Excerpts from a dataset

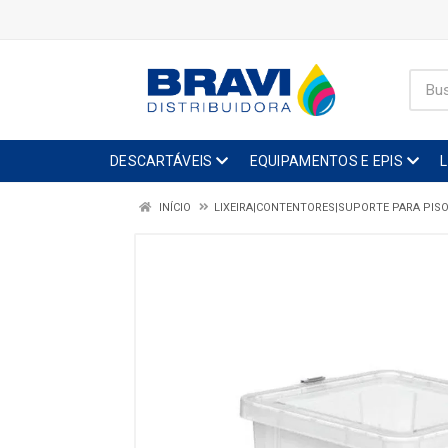
DESCARTÁVEIS
EQUIPAMENTOS E EPIS
INÍCIO
LIXEIRA|CONTENTORES|SUPORTE PARA PIS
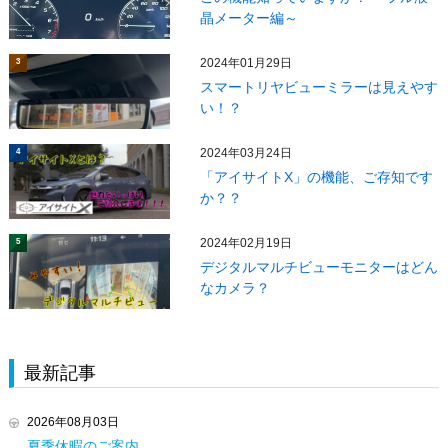
晶メーター編～
2024年01月29日
3
スマートリヤビューミラーは見えやす
い！？
2024年03月24日
4
「アイサイトX」の機能、ご存知です
か？？
2024年02月19日
5
デジタルマルチビューモニターはどん
なカメラ？
最新記事
2026年08月03日
夏季休暇のご案内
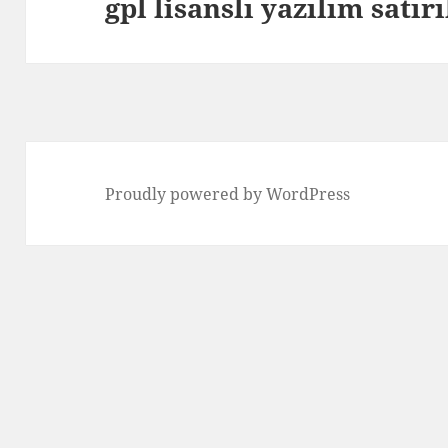
gpl lisanslı yazılım satır
Next
post:
Proudly powered by WordPress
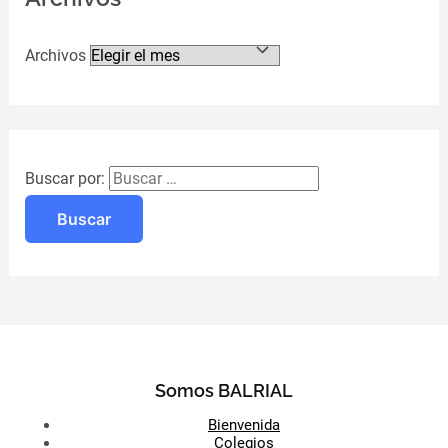
Archivos
Buscar por:
Somos BALRIAL
Bienvenida
Colegios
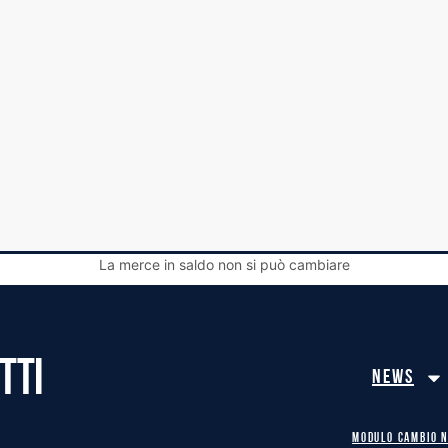
La merce in saldo non si può cambiare
TTI
News
MODULO CAMBIO 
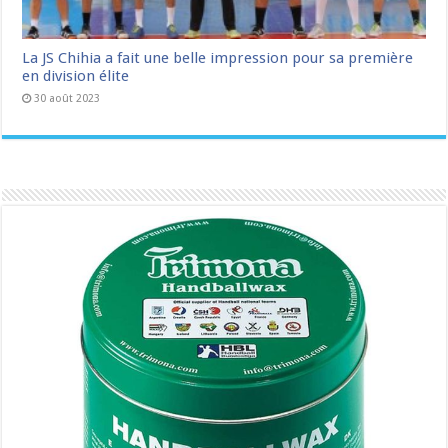
La JS Chihia a fait une belle impression pour sa première
en division élite
30 août 2023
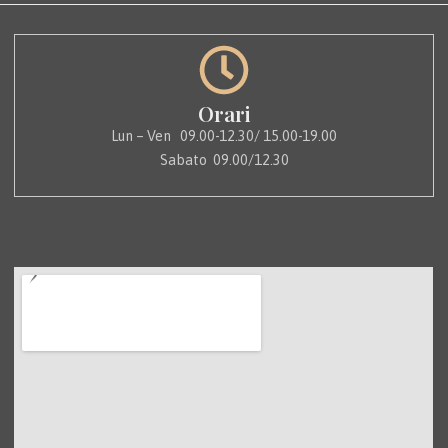
Orari
Lun – Ven 09.00-12.30/ 15.00-19.00
Sabato 09.00/12.30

* **Requirement**
In the copy, each entry above must match exactly, and no picture may be carried over.

* **Task response**
DESCARTÁVEIS
EQUIPAMENTOS E EPIS
INÍCIO
LIXEIRA|CONTENTORES|SUPORTE PARA PIS
晶メーター編～
2024年01月29日
3
スマートリヤビューミラーは見えやす
い！？
2024年03月24日
4
「アイサイトX」の機能、ご存知です
か？？
2024年02月19日
5
デジタルマルチビューモニターはどん
なカメラ？
最新記事
2026年08月03日
夏季休暇のご案内
gpl lisanslı yazılım satır
Next
post:
Proudly powered by WordPress
Archivos
Buscar por:
Somos BALRIAL
Bienvenida
Colegios
La merce in saldo non si può cambiare
TTI
News
MODULO CAMBIO 
La JS Chihia a fait une belle impression pour sa première
en division élite
30 août 2023
Orari
Lun – Ven 09.00-12.30/ 15.00-19.00
Sabato 09.00/12.30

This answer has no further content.